The problem:
Return each line in the records below that includes "valde".

Input data:
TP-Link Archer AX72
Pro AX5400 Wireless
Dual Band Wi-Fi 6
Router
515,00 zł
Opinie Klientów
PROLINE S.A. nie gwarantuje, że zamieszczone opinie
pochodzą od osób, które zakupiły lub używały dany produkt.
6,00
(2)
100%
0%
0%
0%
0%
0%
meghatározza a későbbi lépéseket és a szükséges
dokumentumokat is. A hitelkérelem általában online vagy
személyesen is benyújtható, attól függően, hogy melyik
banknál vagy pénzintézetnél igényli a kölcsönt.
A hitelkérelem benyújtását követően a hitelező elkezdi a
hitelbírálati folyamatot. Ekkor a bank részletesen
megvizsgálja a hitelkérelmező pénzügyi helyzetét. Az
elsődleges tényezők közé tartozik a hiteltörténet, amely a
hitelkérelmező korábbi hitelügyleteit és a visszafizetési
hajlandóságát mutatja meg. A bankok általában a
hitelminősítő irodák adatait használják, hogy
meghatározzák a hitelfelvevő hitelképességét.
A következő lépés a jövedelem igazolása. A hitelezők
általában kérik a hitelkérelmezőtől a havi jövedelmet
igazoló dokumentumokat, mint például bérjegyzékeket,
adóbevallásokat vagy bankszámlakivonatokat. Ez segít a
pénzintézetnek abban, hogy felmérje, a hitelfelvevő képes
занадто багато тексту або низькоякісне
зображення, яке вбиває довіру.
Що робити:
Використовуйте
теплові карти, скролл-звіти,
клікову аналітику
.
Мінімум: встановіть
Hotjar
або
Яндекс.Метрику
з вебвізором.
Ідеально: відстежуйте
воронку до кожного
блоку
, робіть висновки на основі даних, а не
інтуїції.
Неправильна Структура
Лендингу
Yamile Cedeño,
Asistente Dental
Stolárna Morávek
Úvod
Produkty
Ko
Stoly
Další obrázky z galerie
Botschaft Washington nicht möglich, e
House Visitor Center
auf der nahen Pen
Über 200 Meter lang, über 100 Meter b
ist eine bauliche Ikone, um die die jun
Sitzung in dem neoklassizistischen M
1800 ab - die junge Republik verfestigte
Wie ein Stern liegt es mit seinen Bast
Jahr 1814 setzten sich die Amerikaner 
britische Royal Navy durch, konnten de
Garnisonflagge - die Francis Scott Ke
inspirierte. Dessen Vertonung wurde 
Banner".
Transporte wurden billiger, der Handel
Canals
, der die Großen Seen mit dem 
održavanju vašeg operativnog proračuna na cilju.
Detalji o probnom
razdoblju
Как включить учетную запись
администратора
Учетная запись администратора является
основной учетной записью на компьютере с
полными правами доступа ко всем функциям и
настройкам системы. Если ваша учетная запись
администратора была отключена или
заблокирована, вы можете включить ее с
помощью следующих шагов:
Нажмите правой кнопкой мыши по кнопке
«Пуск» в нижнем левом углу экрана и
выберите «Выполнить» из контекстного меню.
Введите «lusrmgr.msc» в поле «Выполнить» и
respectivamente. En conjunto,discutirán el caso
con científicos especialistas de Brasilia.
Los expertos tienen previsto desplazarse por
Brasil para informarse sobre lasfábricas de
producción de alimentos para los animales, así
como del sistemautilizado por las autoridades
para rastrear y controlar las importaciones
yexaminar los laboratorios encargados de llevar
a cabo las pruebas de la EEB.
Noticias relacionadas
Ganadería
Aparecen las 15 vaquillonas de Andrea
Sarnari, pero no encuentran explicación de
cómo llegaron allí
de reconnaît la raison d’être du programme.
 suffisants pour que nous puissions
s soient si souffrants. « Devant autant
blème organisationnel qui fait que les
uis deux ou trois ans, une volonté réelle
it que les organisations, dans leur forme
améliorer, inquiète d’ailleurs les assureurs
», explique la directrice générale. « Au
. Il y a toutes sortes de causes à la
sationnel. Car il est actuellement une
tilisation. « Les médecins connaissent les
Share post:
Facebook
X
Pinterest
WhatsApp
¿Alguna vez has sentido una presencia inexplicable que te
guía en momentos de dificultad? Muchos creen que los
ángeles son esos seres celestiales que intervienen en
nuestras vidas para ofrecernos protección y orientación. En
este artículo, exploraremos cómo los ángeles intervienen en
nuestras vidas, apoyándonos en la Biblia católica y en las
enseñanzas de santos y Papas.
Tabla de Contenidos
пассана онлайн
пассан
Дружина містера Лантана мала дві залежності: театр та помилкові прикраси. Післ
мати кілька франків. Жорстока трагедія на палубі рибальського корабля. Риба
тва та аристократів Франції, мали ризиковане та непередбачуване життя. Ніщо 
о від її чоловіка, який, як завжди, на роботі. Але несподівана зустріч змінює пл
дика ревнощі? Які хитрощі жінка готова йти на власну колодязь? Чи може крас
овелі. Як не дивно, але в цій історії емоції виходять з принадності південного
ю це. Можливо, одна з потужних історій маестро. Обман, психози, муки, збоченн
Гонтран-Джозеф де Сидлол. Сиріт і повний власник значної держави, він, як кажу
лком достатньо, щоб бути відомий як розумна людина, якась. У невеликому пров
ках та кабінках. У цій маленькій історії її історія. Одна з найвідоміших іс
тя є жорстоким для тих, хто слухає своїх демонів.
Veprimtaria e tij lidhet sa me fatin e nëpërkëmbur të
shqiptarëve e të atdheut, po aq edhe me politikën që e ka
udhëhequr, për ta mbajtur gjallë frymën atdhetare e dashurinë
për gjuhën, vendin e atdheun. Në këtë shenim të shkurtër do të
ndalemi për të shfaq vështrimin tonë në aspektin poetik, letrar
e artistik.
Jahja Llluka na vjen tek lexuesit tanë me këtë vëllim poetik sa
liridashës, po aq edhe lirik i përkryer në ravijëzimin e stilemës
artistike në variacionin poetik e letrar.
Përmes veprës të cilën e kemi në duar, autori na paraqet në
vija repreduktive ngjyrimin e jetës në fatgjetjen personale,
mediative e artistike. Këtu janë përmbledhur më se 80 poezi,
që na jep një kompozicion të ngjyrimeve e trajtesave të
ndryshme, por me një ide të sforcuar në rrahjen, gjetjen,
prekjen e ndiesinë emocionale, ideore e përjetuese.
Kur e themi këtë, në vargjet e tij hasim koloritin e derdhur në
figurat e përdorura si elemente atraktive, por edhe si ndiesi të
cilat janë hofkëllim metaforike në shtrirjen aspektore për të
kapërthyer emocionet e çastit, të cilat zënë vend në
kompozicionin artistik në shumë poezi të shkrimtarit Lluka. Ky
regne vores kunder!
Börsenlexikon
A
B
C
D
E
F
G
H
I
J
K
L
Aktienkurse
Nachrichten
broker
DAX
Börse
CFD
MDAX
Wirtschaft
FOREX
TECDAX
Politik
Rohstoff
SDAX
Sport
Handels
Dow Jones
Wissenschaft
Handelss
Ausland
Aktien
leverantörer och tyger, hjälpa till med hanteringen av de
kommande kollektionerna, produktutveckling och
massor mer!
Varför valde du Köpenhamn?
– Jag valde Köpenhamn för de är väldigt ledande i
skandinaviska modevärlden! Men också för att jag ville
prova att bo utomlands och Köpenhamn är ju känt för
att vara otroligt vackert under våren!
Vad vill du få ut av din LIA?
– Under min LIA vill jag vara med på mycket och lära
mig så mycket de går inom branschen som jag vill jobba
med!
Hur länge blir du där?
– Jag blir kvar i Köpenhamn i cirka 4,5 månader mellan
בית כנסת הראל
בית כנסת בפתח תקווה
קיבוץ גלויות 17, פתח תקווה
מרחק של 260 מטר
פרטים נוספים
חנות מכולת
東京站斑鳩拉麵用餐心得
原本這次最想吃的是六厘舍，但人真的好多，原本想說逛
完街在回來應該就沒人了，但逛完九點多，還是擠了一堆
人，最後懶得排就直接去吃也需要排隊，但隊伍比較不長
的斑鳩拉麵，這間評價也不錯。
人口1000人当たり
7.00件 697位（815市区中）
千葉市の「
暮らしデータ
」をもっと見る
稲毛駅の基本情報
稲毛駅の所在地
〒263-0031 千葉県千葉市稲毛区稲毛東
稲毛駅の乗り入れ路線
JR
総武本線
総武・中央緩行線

Answer box:
Varför valde du Köpenhamn?
– Jag valde Köpenhamn för de är väldigt ledande i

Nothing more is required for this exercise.